2 files changed, 44 insertions, 0 deletions

diff --git a/llvm/lib/Analysis/ScalarEvolution.cpp b/llvm/lib/Analysis/ScalarEvolution.cpp
index b973203a89b..b726fd97b70 100644
--- a/llvm/lib/Analysis/ScalarEvolution.cpp
+++ b/llvm/lib/Analysis/ScalarEvolution.cpp
@@ -162,6 +162,11 @@ static cl::opt<unsigned>
                 cl::desc("Maximum depth of recursive SExt/ZExt"),
                 cl::init(8));
 
+static cl::opt<unsigned>
+    MaxAddRecSize("scalar-evolution-max-add-rec-size", cl::Hidden,
+                  cl::desc("Max coefficients in AddRec during evolving"),
+                  cl::init(16));
+
 //===----------------------------------------------------------------------===//
 //                           SCEV class definitions
 //===----------------------------------------------------------------------===//
@@ -2878,6 +2883,12 @@ const SCEV *ScalarEvolution::getMulExpr(SmallVectorImpl<const SCEV *> &Ops,
       if (!OtherAddRec || OtherAddRec->getLoop() != AddRecLoop)
         continue;
 
+      // Limit max number of arguments to avoid creation of unreasonably big
+      // SCEVAddRecs with very complex operands.

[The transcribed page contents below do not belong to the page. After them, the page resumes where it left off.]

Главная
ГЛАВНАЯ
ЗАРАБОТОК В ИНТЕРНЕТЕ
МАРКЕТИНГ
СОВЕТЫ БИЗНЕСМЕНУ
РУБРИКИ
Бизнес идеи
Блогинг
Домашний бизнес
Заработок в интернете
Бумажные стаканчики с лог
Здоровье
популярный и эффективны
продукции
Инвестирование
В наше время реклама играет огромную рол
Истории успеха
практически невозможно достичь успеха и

+      if (AddRec->getNumOperands() + OtherAddRec->getNumOperands() - 1 >
+          MaxAddRecSize)
+        continue;
+
       bool Overflow = false;
       Type *Ty = AddRec->getType();
       bool LargerThan64Bits = getTypeSizeInBits(Ty) > 64;
diff --git a/llvm/test/Analysis/ScalarEvolution/max-addrec-size.ll b/llvm/test/Analysis/ScalarEvolution/max-addrec-size.ll
new file mode 100644
index 00000000000..aad0ddda37b
--- /dev/null
+++ b/llvm/test/Analysis/ScalarEvolution/max-addrec-size.ll
@@ -0,0 +1,33 @@
+; RUN: opt -analyze -scalar-evolution -scalar-evolution-max-add-rec-size=3 < %s | FileCheck %s
+
+; Show that we are able to avoid creation of huge SCEVs by capping the max
+; AddRec size.
+define i32 @test_01(i32 %a, i32 %b) {
+
+; CHECK-LABEL: Classifying expressions for: @test_01
+; CHECK-NEXT:    %iv = phi i32 [ %a, %entry ], [ %iv.next, %loop ]
+; CHECK-NEXT:    -->  {%a,+,%b}<%loop> U: full-set S: full-set
+; CHECK-NEXT:    %iv.next = add i32 %iv, %b
+; CHECK-NEXT:    -->  {(%a + %b),+,%b}<%loop> U: full-set S: full-set
+; CHECK-NEXT:    %x1 = mul i32 %iv, %iv.next
+; CHECK-NEXT:    -->  {((%a + %b) * %a),+,(((2 * %a) + (2 * %b)) * %b),+,(2 * %b * %b)}<%loop> U: full-set S: full-set
+; CHECK-NEXT:    %x2 = mul i32 %x1, %x1
+; CHECK-NEXT:    -->  ({((%a + %b) * %a),+,(((2 * %a) + (2 * %b)) * %b),+,(2 * %b * %b)}<%loop> * {((%a + %b) * %a),+,(((2 * %a) + (2 * %b)) * %b),+,(2 * %b * %b)}<%loop>) U: full-set S: full-set
+; CHECK-NEXT:    %x3 = mul i32 %x2, %x1
+; CHECK-NEXT:    -->  ({((%a + %b) * %a),+,(((2 * %a) + (2 * %b)) * %b),+,(2 * %b * %b)}<%loop> * {((%a + %b) * %a),+,(((2 * %a) + (2 * %b)) * %b),+,(2 * %b * %b)}<%loop> * {((%a + %b) * %a),+,(((2 * %a) + (2 * %b)) * %b),+,(2 * %b * %b)}<%loop>) U: full-set S: full-set
+
+entry:
+  br label %loop
+
+loop:
+  %iv = phi i32 [ %a, %entry ], [ %iv.next, %loop ]
+  %iv.next = add i32 %iv, %b
+  %cond = icmp slt i32 %iv.next, 1000
+  br i1 %cond, label %loop, label %exit
+
+exit:
+  %x1 = mul i32 %iv, %iv.next
+  %x2 = mul i32 %x1, %x1
+  %x3 = mul i32 %x2, %x1
+  ret i32 %x3
+}